The Far Side of the Stars by David Drake

“Ah, but you’re buying only the ship,” Daniel explained. “You need a crew as well—and I’ll tell you frankly, without a crew as good as this one the voyage you contemplate will at best be very unpleasant.”

“So hire this crew,” said Klimovna, shrugging expressively. “Where is the problem? Hire whoever you want—you are the captain.”

“The only way I believe I can hire these spacers or others of their experience,” Daniel said, “is if they come as my retainers. That is, you and the Count contract with me for the Sissie’s full wage bill, and I undertake to pay the crew out of that amount. A director of the Merchants and Shippers bank—”

He’d almost said “Deirdre.” It wouldn’t have been a disaster, but formality was still the better policy here.

“—is working up a detailed contract now; I don’t have the precise figures.”

Count Klimov guffawed with delight. He turned to his wife and said, “You see what the sly dog is doing? We pay him, and he pays the serfs—what he pleases!”

“You have the principle correct,” Daniel said through a fixed smile. “Though Cinnabar spacers are not serfs.”

Still smiling but enunciating with care he continued, “I asked you if you were satisfied during your voyage from the Strymon system. This new endeavor will be on the same terms. That is, the control and discipline of the crew will be entirely in the hands of me as captain. You will give me orders, and I will command the ship.”
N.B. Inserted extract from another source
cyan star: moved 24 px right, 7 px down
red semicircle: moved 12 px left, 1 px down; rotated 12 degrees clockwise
“What difference does it make?” said the Count.

His wife looked at Daniel with unexpected shrewdness. “Your lords of the navy make you captain on those terms,” she said. “You’ve served them well, it seems. Georgi and I will trust you as far as they, I think.”

Daniel nodded politely. “Then there’s only one matter left to clear up before I accept your offer,” he said. “I’ll ask my colleague Lieutenant Mon to relinquish his prior right to the position. I believe he’ll be willing to do so.”
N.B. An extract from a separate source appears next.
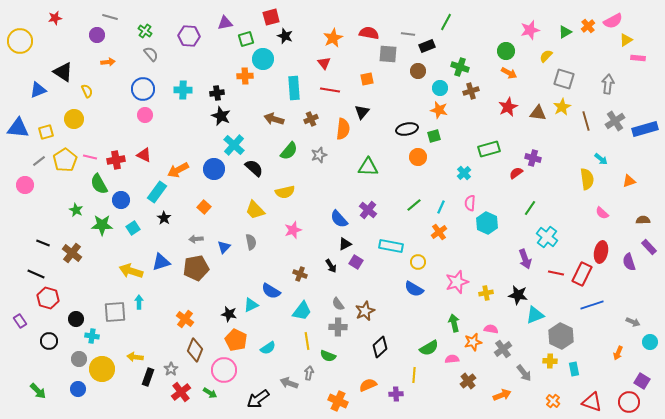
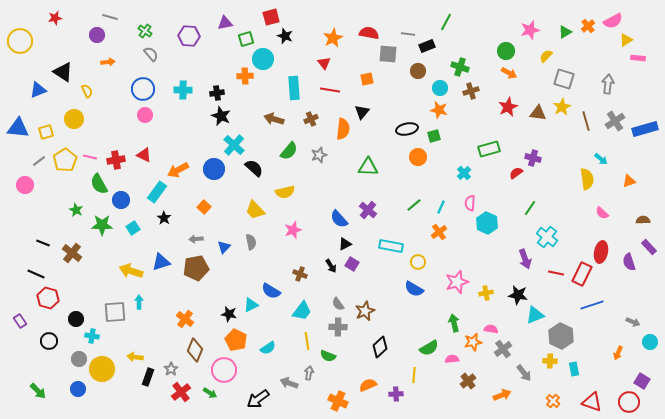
purple square at (356, 262): moved 4 px left, 2 px down
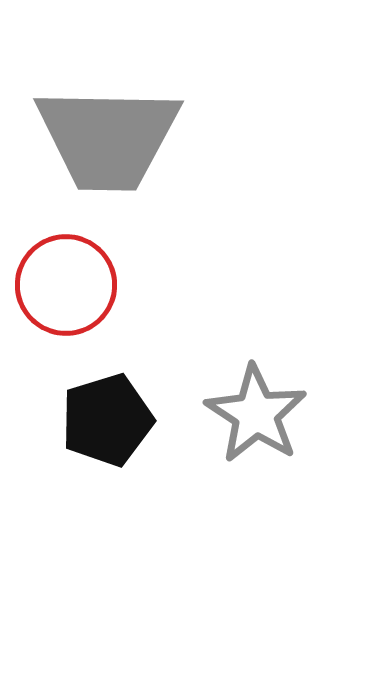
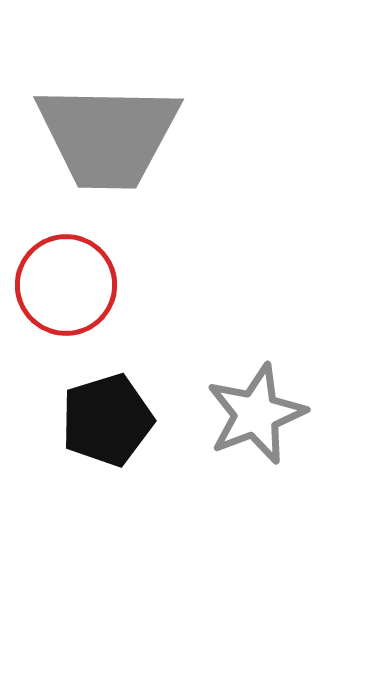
gray trapezoid: moved 2 px up
gray star: rotated 18 degrees clockwise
He set his hand on the hatch’s bar handle.

“There is no need!” said Klimov. “Nothing was signed, nothing at all!”

“Perhaps not,” said Daniel, his tone courteous to a fault. “But RCN officers are punctilious about their honor . . . and so are the Learys of Bantry. I hope you’ll keep that in mind, because I’m looking forward to congenial relations with you during our voyage.”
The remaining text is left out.